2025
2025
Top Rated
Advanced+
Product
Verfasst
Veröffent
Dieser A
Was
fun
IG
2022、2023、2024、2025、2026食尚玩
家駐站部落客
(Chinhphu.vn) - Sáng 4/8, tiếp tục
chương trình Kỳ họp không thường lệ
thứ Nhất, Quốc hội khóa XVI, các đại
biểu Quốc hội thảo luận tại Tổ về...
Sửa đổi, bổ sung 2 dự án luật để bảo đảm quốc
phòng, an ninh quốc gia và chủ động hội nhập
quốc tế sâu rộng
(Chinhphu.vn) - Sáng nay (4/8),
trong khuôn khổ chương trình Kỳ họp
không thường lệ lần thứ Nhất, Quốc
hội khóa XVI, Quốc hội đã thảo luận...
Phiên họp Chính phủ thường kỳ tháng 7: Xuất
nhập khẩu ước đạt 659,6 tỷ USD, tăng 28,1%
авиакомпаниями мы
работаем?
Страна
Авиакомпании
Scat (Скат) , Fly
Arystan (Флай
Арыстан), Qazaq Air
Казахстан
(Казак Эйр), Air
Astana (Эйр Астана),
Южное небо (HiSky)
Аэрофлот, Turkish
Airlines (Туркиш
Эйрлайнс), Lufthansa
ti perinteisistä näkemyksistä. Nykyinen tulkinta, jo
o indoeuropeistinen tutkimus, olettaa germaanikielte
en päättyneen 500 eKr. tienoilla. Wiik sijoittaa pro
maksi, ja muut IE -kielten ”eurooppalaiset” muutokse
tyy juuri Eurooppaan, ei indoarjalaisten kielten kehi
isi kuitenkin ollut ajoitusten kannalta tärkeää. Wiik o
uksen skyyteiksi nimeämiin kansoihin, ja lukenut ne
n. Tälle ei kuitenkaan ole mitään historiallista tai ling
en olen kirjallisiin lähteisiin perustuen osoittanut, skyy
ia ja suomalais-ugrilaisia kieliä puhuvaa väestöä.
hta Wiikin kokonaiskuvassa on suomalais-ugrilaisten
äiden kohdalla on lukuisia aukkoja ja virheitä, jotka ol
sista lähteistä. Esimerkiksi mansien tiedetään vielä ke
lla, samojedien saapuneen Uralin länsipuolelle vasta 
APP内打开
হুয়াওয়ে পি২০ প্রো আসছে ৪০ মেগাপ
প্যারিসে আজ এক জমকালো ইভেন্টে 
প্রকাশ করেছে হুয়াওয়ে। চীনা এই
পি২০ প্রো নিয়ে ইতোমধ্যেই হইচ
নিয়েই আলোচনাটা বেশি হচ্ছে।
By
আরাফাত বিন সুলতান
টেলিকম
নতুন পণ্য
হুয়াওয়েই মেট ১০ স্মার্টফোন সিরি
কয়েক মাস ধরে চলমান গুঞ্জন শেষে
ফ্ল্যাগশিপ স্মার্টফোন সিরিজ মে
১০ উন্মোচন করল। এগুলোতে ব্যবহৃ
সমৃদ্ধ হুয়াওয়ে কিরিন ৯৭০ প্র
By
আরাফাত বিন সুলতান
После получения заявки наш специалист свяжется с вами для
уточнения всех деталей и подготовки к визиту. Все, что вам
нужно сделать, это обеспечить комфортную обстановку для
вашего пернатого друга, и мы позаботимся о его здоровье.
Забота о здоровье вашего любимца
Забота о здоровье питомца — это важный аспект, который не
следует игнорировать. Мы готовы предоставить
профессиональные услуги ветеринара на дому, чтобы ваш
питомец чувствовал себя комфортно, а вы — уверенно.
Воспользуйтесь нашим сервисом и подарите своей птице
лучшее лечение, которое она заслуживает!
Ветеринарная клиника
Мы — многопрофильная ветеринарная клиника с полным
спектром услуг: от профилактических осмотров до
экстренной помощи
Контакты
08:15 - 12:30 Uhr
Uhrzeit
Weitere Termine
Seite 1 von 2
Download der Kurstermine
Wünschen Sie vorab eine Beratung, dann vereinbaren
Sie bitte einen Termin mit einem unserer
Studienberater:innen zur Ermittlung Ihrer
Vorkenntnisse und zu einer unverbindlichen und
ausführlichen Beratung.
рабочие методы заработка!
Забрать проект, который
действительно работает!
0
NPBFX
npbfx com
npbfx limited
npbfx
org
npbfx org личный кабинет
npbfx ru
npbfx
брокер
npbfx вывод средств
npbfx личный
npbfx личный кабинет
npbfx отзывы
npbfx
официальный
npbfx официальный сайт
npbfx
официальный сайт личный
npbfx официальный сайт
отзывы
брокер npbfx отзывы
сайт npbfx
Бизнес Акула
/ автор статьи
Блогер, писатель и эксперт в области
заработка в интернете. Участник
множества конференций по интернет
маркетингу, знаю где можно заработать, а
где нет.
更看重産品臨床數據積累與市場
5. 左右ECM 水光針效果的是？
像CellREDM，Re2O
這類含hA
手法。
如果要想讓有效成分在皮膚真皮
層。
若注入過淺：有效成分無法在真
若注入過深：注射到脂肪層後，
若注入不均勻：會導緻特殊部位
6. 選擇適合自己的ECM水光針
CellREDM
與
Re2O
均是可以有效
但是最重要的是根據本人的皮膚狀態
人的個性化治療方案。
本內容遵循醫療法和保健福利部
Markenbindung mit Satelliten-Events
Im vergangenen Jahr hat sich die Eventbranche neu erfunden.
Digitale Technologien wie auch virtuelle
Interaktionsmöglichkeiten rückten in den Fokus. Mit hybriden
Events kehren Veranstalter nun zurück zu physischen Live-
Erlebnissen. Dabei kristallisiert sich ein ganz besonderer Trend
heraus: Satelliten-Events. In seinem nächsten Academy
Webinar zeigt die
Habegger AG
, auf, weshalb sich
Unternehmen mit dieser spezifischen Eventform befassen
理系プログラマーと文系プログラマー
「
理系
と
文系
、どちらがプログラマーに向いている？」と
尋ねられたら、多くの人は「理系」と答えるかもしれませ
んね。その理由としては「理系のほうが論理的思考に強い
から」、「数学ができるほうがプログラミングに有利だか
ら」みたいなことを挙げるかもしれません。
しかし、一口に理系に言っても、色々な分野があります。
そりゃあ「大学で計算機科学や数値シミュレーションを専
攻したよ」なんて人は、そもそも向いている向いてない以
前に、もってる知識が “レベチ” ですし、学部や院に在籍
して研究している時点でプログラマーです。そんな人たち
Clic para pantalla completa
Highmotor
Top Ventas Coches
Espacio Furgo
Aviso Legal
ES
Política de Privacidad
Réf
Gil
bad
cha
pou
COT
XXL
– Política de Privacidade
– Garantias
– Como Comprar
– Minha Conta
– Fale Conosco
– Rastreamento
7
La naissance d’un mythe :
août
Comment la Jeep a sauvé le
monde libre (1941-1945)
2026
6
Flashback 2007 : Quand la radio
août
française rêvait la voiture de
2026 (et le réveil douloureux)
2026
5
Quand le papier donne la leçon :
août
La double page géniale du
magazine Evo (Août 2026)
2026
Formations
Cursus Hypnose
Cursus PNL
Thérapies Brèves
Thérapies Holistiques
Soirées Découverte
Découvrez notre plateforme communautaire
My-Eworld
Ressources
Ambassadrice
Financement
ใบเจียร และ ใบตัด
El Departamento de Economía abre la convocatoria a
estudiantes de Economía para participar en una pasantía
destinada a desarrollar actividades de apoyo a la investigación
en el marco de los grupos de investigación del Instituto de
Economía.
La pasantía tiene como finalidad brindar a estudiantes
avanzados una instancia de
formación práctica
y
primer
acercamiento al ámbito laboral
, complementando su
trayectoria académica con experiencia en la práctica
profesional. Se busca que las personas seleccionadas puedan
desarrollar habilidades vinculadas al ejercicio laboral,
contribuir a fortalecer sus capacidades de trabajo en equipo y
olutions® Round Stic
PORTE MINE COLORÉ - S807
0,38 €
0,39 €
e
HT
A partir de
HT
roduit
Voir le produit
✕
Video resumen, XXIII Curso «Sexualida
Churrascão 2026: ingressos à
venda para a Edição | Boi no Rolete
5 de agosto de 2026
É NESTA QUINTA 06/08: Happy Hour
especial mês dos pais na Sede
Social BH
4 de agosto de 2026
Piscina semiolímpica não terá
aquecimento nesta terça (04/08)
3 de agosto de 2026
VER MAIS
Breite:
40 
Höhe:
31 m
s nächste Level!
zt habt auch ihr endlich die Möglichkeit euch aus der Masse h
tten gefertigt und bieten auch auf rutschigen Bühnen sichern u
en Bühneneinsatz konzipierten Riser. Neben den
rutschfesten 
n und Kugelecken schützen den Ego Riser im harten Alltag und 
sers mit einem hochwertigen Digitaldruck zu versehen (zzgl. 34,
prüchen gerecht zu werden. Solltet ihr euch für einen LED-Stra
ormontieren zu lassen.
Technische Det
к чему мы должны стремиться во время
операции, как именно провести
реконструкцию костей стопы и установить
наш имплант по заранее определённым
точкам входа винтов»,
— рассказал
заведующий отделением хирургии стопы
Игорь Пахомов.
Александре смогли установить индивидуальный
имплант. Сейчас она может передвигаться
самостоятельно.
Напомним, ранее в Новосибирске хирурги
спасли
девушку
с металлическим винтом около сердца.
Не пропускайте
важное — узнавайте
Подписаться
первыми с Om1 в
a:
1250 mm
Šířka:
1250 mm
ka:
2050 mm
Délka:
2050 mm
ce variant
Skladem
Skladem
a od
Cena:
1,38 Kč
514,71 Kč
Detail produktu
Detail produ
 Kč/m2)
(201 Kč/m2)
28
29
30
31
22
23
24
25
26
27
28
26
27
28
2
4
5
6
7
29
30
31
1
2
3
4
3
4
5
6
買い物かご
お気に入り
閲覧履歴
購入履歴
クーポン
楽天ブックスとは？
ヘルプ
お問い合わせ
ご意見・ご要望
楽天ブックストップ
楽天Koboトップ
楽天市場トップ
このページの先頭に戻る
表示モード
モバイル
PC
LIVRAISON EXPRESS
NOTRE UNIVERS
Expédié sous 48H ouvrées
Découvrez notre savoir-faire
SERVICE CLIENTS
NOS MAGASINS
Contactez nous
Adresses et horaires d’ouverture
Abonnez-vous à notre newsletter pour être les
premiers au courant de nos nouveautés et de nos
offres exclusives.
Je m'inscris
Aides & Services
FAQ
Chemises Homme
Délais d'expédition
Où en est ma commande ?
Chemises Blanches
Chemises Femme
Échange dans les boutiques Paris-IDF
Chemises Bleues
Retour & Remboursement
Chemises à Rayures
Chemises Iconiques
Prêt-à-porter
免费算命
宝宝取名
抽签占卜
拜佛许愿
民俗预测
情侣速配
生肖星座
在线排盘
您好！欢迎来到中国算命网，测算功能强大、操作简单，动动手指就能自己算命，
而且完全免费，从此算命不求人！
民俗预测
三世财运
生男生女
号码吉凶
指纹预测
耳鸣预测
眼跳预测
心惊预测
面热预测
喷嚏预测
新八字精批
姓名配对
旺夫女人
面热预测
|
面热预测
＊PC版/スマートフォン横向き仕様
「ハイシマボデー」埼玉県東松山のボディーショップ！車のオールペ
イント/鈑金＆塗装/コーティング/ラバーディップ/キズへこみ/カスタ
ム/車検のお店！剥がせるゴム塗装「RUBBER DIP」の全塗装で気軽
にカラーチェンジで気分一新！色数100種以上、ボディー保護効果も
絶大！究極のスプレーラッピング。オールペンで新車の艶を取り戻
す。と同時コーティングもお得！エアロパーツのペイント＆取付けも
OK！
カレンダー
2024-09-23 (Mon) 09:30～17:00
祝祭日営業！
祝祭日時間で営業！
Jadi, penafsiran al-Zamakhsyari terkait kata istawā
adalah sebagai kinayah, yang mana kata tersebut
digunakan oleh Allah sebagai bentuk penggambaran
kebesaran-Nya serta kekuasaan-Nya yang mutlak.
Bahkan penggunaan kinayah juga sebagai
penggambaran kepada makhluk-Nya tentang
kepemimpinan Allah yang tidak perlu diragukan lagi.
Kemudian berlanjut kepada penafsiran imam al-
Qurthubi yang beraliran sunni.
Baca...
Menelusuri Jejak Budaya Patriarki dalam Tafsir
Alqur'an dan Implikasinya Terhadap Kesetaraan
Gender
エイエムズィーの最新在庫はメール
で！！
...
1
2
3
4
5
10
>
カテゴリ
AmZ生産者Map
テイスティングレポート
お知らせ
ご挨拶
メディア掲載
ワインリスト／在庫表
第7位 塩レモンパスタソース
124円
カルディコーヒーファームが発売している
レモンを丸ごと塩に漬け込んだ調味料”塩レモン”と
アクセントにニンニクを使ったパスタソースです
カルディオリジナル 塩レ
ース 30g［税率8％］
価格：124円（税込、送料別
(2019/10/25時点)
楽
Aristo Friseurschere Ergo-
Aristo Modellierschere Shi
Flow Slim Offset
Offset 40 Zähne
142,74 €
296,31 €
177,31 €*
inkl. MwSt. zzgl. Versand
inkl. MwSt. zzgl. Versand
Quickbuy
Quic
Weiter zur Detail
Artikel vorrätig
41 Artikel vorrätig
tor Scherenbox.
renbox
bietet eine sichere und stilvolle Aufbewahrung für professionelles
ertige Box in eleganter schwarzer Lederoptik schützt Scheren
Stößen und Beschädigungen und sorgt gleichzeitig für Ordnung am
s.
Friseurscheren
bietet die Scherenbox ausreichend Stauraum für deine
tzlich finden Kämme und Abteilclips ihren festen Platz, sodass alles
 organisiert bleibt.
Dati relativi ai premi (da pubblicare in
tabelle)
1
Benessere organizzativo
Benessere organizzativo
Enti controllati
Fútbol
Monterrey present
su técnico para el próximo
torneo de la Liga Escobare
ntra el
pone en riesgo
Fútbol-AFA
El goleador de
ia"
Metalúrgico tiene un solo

----------------

Exercise requirements: The required reply is the count of lines in the entries above where the string "Забота" appears, and nothing more.

Exercise solution: 2